Stop talking, start experimenting
Organisations are still over-thinking digital and being cautious – waiting for the landscape to settle before they decide what they do. Arguably this ‘wait and see’ option is more ‘wait and die’.
When you don’t really know the way forward the best strategy is to spread your bets with small experiments. It’s these low-cost practical tests that show whether the fundamental assumptions are correct and what they mean for your business.

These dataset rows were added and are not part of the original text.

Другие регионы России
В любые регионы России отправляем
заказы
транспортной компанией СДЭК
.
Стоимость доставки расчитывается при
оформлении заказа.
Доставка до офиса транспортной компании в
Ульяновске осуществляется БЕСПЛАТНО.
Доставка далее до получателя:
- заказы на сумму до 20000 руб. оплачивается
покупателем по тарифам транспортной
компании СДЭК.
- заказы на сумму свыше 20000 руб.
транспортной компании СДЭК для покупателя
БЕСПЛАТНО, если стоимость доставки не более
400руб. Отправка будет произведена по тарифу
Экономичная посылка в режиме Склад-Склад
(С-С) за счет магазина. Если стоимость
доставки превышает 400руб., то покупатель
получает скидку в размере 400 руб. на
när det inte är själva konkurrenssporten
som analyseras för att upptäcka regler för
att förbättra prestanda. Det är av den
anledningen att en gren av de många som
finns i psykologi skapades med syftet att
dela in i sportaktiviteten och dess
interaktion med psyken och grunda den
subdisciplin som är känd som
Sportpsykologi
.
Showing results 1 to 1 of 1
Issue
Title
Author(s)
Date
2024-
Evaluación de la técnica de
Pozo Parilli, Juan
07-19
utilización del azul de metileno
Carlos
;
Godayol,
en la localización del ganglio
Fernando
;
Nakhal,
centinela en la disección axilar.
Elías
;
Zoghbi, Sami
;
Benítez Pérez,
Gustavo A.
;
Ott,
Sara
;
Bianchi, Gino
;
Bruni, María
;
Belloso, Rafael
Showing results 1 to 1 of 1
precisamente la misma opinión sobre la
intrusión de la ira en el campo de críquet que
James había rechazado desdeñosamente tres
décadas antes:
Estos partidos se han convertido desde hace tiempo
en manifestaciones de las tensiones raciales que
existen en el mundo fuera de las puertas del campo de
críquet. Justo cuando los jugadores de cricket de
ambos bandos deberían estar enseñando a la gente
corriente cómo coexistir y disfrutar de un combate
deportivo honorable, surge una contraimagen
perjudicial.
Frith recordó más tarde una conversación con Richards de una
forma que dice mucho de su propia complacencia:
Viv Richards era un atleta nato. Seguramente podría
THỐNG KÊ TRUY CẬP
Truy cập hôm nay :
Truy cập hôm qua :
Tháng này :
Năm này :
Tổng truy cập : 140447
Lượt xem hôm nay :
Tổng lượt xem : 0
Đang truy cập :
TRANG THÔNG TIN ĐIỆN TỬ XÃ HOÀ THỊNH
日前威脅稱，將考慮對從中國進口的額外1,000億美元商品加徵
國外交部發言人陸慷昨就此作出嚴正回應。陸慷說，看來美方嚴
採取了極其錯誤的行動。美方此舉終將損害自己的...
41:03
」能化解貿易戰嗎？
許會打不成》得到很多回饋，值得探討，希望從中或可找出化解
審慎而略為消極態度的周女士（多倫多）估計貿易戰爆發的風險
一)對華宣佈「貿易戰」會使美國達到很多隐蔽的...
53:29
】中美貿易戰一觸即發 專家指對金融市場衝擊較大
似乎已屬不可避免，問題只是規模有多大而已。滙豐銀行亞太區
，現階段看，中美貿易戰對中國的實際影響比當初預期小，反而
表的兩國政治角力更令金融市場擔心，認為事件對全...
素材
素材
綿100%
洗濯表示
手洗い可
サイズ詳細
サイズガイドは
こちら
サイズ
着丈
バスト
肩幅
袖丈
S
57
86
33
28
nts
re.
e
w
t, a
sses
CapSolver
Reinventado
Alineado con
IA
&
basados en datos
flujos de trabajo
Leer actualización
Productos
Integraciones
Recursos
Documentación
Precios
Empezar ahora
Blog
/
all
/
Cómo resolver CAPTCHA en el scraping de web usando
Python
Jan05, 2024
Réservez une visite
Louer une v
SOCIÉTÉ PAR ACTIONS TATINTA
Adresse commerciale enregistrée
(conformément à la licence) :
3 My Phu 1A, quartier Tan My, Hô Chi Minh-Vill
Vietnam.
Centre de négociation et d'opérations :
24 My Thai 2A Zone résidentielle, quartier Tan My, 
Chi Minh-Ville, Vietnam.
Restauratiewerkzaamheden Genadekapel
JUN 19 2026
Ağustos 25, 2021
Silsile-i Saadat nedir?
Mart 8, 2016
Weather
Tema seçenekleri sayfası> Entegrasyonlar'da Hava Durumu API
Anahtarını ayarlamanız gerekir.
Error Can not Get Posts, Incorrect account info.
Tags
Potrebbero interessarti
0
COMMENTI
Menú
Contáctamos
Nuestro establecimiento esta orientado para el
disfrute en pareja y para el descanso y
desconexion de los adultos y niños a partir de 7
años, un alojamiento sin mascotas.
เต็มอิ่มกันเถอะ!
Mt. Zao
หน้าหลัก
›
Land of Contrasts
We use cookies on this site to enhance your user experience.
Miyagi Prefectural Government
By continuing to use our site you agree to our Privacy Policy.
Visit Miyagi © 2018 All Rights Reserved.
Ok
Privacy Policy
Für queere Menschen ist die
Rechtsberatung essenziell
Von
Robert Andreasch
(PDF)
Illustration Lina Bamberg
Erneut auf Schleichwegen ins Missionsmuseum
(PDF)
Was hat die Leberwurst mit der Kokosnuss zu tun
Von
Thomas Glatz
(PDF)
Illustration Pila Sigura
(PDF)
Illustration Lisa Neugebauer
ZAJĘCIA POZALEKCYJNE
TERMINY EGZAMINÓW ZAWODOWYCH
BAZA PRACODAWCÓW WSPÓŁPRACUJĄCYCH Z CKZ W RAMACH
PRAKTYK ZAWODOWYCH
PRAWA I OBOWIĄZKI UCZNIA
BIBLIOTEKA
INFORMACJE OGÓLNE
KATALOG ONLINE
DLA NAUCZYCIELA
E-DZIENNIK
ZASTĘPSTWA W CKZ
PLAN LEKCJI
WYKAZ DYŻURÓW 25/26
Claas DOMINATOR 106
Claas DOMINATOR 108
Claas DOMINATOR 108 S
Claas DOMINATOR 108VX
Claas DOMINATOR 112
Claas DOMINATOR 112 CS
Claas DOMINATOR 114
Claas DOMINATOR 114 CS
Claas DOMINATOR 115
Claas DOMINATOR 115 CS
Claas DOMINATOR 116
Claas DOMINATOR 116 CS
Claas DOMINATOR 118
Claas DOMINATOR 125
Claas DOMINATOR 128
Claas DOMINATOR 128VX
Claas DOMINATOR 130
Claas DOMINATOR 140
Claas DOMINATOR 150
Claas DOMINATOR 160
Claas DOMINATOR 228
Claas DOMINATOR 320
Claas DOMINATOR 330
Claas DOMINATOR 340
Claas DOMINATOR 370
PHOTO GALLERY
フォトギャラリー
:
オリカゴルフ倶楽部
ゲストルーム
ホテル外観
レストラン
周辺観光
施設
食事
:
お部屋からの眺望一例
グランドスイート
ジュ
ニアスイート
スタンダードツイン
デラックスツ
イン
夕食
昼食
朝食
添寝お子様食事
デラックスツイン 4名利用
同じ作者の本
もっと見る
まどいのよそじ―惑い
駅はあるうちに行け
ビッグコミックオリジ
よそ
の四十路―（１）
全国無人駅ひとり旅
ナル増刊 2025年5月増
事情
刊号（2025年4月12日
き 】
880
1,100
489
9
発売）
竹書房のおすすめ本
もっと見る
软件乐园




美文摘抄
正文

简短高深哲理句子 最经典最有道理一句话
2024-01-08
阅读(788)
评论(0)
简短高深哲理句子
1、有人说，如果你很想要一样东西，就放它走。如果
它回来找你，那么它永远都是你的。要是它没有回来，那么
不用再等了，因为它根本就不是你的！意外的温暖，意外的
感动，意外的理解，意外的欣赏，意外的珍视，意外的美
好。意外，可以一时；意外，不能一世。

A focus on cost-cutting is a danger in transformation plans
Focusing everything on cost savings is outdated and will ultimately have longer-term implications for business in the digital era. There’s a huge opportunity for companies to broaden the lens and widen their ambition:
- Rebuilding organisation’s as a platform – enabling people to select the suppliers and services they themselves want
- Rewiring your organisation for the network era – stripping out hierarchy and management and making a transition to decentralised decision making
- Automating everything that can be automated. But not before stripping out legacy protocols and systems. Decommissioning old world services as you launch new ones, reserving your people for worthwhile jobs that add value to their lives and those of others.
In reality, many of us are delivering the same services as we did in 1970, just with shiny websites and ‘customer portals’. That’s not transformation, that’s stagnation.
Technology cannot solve your organisation’s deep problems
If someone gives you the digital sales pitch as a golden bullet for systems that are fundamentally broken my advice is, don’t believe them – Shirley Ayres
The problem I have with digital cheerleading is two-fold:
- The implication that all our problems are easily ‘solvable’
- The subsequent rush towards technology – as if digital is the only solution.
The evidence that technology makes us more productive is weak at best. There’s an ever-increasing gap between technological sophistication and work actually being performed.
This is because we are simply taking existing ways of working and digitising them – effectively just transferring today’s problems to another platform.
‘Digital transformation’ is rarely about digital, or transformation.
It’s actually about the processes by which you change your business model or approach. Some of which will have digital elements.
We need to talk about leadership in a digital age
Digital illiteracy will get you fired long before a robot does. Digital is now not just part of the economy — it is the economy. Rather than it being the responsibility of an elite few surely anyone in a publicly funded role must be digitally literate?
Perhaps leadership in the digital age is less a set of skills and more a set of behaviours.
The challenge for current leaders and public sector organisations is the legacy thinking and a business model disconnected from citizens living digital lifestyles.
What is digital transformation anyway?
If your transformation doesn’t significantly change the customer experience of interacting with you, then it is not a transformation.
Indeed, the first rule of digital transformation is not to talk about digital transformation.
Let’s think about that for a second. The concept that businesses are betting on is something that the general population just doesn’t understand – even though they need to play a part in that transformation at work – and the entire premise of digital transformation relies on people.
Making the opportunities of digital real for people is becoming one of the most pressing priorities for our organisations.
Our biggest challenges are dealing with people’s belief systems, addiction to legacy processes and cognitive biases.
Digital transformation is not a ‘thing’.
It’s a race you can’t win with no end destination.